Each of the records below must be reproduced exactly.

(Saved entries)
■ ■ ■ ■ ■

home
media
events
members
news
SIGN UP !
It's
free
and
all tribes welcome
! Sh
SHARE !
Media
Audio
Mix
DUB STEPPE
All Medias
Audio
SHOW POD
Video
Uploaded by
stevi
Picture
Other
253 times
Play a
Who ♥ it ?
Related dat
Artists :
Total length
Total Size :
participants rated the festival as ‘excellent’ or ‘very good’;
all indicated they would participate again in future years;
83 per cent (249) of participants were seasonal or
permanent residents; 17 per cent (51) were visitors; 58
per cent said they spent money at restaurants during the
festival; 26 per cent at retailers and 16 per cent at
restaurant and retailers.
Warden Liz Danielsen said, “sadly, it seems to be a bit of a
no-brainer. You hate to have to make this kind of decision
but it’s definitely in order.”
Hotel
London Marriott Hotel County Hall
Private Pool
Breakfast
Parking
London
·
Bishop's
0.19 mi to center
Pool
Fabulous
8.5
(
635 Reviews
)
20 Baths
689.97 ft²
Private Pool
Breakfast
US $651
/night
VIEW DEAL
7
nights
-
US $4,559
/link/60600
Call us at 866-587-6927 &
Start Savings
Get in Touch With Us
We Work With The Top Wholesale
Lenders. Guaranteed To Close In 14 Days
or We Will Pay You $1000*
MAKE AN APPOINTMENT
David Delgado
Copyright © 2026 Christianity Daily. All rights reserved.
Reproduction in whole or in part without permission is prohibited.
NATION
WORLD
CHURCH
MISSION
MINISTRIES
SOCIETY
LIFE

■ ■ ■ ■ ■

### Task solution
home
media
events
members
news
SIGN UP !
It's
free
and
all tribes welcome
! Sh
SHARE !
Media
Audio
Mix
DUB STEPPE
All Medias
Audio
SHOW POD
Video
Uploaded by
stevi
Picture
Other
253 times
Play a
Who ♥ it ?
Related dat
Artists :
Total length
Total Size :
participants rated the festival as ‘excellent’ or ‘very good’;
all indicated they would participate again in future years;
83 per cent (249) of participants were seasonal or
permanent residents; 17 per cent (51) were visitors; 58
per cent said they spent money at restaurants during the
festival; 26 per cent at retailers and 16 per cent at
restaurant and retailers.
Warden Liz Danielsen said, “sadly, it seems to be a bit of a
no-brainer. You hate to have to make this kind of decision
but it’s definitely in order.”
Hotel
London Marriott Hotel County Hall
Private Pool
Breakfast
Parking
London
·
Bishop's
0.19 mi to center
Pool
Fabulous
8.5
(
635 Reviews
)
20 Baths
689.97 ft²
Private Pool
Breakfast
US $651
/night
VIEW DEAL
7
nights
-
US $4,559
/link/60600
Call us at 866-587-6927 &
Start Savings
Get in Touch With Us
We Work With The Top Wholesale
Lenders. Guaranteed To Close In 14 Days
or We Will Pay You $1000*
MAKE AN APPOINTMENT
David Delgado
Copyright © 2026 Christianity Daily. All rights reserved.
Reproduction in whole or in part without permission is prohibited.
NATION
WORLD
CHURCH
MISSION
MINISTRIES
SOCIETY
LIFE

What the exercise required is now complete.